::: INPUT DATA

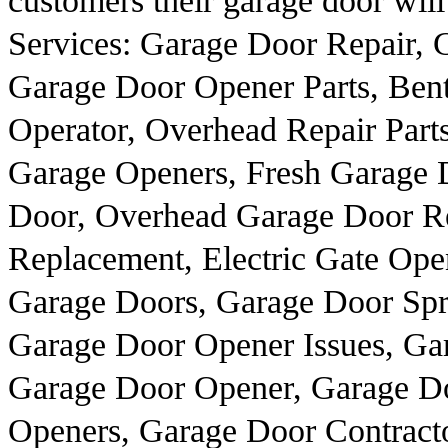
customers their garage door will
Services: Garage Door Repair, G
Garage Door Opener Parts, Ben
Operator, Overhead Repair Part
Garage Openers, Fresh Garage D
Door, Overhead Garage Door Re
Replacement, Electric Gate Op
Garage Doors, Garage Door Sprin
Garage Door Opener Issues, Ga
Garage Door Opener, Garage D
Openers, Garage Door Contracto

::::::

● **REQUIRED ACTION**
With the pictures left out, transcribe the material exactly.

● **SOLUTION BELOW**
customers their garage door will
Services: Garage Door Repair, G
Garage Door Opener Parts, Ben
Operator, Overhead Repair Part
Garage Openers, Fresh Garage D
Door, Overhead Garage Door Re
Replacement, Electric Gate Op
Garage Doors, Garage Door Sprin
Garage Door Opener Issues, Ga
Garage Door Opener, Garage D
Openers, Garage Door Contracto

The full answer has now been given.